Opinión De Mario Benedicto Parra: A los verdugos políticos del pueblo – A mi correo electrónico han llegado mensajes remitidos por el CD solicitándome el voto para las elecciones del próximo domingo 13 de marzo. El mensaje comienza diciendo: “Para quienes formamos parte del Partido CD, Colombia es nuestra responsabilidad. Le agradecemos su apoyo a las listas de Congreso de nuestro partido”. “Salvemos a Colombia”. Hasta ahí he podido leer, porque es indignante lo que dicen estos atilas políticos del pueblo colombiano.
Lo desagradable es la utilización de las bases de datos para el envío de propaganda electoral a los correos electrónicos sin el consentimiento de los destinatarios. ¿Quiénes están suministrando datos?
Llama la atención lo que dice la propaganda electoral del CD: “Queremos su apoyo para combatir la corrupción” Preguntémosle: ¿por qué diablos no la han combatido cuando gobiernan a Colombia y en anteriores ocasiones? No lo entiendo, porque en Colombia gobierna el CD ¿Eso cómo se digiere?

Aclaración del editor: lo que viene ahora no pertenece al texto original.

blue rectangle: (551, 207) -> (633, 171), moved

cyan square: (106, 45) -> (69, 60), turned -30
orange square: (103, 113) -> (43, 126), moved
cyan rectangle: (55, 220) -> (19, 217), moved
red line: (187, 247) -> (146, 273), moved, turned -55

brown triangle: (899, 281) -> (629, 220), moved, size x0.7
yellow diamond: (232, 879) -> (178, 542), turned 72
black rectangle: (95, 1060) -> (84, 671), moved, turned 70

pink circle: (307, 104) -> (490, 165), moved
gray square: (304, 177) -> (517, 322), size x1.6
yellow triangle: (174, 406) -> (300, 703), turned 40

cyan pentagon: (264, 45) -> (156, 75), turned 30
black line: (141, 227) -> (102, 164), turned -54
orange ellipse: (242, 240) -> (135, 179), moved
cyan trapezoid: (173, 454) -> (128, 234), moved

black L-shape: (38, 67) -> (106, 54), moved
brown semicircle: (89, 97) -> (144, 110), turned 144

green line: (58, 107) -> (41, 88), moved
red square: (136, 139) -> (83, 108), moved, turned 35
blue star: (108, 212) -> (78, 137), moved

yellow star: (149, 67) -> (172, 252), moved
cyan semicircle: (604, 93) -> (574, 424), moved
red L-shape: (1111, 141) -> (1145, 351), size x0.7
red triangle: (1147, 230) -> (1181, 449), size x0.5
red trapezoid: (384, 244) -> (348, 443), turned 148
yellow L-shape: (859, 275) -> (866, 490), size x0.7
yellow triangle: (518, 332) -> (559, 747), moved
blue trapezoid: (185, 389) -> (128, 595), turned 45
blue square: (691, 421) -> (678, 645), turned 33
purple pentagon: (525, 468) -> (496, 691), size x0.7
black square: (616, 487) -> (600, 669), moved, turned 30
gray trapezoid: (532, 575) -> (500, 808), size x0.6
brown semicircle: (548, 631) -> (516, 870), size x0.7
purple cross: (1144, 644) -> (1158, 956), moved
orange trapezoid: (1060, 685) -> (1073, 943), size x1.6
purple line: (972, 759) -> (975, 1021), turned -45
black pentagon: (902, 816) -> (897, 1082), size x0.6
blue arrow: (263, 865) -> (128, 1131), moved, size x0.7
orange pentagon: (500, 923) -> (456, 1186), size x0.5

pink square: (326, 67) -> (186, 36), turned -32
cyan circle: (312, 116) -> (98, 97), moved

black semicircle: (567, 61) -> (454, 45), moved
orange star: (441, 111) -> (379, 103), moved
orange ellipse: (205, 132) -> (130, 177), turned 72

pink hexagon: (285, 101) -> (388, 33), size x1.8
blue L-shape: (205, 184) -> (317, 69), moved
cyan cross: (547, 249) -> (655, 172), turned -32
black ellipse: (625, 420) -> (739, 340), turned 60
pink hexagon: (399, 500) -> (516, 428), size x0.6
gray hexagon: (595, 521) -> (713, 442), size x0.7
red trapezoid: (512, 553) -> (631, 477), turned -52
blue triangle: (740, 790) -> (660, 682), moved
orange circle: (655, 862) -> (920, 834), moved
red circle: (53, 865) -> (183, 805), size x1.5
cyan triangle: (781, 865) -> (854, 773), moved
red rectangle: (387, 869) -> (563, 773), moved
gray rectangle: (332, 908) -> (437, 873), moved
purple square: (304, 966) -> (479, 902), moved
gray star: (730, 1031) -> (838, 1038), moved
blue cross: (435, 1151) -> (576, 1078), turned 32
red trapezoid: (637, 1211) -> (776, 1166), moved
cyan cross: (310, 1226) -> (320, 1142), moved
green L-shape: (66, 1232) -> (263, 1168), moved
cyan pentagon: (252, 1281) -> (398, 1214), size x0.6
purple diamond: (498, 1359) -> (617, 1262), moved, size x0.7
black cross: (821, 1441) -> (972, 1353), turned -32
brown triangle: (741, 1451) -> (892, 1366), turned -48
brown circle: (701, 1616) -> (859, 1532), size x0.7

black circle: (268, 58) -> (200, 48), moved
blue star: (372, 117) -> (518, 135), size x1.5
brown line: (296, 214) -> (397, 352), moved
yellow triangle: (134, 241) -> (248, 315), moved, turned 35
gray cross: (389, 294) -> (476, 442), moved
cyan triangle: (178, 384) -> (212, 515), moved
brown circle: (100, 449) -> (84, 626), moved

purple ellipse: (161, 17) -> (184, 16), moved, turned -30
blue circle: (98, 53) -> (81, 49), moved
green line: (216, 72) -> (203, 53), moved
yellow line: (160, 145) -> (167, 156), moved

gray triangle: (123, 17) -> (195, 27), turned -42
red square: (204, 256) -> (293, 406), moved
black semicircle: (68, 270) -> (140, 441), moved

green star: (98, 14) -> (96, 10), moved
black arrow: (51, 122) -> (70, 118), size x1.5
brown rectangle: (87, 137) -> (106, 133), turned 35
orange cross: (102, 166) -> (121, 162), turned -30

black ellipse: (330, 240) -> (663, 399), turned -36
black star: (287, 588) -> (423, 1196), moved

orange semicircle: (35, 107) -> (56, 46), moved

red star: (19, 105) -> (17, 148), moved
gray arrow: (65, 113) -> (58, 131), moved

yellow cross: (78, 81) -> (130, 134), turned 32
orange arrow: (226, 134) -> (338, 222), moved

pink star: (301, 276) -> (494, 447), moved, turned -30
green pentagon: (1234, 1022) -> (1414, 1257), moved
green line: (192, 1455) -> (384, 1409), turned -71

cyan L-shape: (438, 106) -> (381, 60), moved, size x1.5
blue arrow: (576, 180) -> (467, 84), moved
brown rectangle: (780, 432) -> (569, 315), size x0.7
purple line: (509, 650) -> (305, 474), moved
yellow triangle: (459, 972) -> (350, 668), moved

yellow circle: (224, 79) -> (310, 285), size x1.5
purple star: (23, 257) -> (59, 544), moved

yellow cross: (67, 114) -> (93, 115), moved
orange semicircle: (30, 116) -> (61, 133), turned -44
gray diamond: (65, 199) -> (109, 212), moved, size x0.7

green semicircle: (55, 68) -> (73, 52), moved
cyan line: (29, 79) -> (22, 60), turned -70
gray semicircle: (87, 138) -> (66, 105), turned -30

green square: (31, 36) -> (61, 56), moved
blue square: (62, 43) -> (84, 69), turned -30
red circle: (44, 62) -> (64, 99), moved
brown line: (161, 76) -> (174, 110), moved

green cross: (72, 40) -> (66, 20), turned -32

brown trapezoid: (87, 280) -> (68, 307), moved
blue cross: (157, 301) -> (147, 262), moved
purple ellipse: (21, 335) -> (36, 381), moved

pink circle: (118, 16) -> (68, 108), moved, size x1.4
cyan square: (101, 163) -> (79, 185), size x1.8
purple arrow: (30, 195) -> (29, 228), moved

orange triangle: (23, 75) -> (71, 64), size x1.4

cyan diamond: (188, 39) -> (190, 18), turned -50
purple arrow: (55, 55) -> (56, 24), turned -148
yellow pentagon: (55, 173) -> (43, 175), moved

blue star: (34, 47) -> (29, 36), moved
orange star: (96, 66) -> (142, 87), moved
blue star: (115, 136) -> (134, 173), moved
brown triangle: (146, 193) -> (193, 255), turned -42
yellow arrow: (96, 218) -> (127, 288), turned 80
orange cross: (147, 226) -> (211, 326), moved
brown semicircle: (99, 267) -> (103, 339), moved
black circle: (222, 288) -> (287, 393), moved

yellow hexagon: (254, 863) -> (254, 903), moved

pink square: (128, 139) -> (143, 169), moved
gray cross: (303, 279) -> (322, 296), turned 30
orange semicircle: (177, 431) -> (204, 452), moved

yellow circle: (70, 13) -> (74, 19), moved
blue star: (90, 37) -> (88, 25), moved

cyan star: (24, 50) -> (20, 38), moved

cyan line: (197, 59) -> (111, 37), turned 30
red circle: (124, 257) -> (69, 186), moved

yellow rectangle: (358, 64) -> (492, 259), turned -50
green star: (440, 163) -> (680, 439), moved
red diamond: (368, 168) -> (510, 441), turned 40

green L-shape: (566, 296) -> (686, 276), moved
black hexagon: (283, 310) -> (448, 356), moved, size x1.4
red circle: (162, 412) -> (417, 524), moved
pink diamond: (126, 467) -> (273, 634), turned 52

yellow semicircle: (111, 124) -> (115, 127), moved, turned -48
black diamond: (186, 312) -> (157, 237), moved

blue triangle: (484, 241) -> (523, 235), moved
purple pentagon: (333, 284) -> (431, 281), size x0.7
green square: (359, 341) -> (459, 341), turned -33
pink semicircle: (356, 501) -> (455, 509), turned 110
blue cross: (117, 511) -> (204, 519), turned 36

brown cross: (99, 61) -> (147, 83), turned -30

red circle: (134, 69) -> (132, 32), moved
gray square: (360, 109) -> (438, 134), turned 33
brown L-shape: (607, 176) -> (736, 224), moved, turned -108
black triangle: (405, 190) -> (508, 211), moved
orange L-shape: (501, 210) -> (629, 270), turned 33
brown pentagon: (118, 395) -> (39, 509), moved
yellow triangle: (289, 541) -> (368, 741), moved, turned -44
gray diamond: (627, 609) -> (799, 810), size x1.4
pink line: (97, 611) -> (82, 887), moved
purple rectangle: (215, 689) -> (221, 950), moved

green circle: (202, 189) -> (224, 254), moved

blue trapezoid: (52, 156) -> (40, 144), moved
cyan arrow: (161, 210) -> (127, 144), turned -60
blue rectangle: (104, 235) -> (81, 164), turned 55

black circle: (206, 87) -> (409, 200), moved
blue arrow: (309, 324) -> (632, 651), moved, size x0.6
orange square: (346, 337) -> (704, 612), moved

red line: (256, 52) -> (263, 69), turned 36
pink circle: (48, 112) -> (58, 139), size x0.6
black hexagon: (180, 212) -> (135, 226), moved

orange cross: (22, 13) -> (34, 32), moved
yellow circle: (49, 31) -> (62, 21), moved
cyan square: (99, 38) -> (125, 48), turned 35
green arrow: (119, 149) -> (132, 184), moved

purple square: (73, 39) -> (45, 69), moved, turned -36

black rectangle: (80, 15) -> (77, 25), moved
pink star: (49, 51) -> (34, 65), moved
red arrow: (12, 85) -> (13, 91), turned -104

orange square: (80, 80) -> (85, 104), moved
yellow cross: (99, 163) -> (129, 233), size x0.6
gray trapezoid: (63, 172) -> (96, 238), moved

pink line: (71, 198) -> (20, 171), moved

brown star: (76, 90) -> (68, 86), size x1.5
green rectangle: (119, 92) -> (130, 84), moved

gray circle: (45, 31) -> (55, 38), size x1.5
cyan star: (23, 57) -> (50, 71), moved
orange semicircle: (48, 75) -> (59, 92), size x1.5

Se presentan ante nosotros como personas decentes, gente de bien, justa y equitativa. Conciben hipócritamente su dedicación a la política dentro de unión y democracia con la frase de cajón de que “hay que defender a Colombia de Gustavo Petro”.
De otra parte, la propaganda del candidato Fico en medios de comunicación y redes sociales –el candidato del uribismo que lo único que ofrece es plomo– dice: “Defendamos a Colombia”. “A los criminales los voy perseguir” y “Vamos a llegar con la fuerza del Estado a cada territorio”. Pero no dice que hay que defender a Colombia por una agricultura productiva y de calidad; por nuestra pesca y su industria; por el turismo. Por una salud para todos digna. Por mejorar nuestras infraestructuras. Porque nuestra cultura sea un valor en alza. Por una educación pública y de calidad. Por disminuir la desigualdad. Defender a Colombia, es exigir un plan de empleo prioritario para que no tenga que perseguir a los delincuentes. Causa risa y no puedo seguir leyendo más lo que dicen estos inquisidores colombianos de media rosca, porque tienen menos fuerza que una gaseosa sin tapa.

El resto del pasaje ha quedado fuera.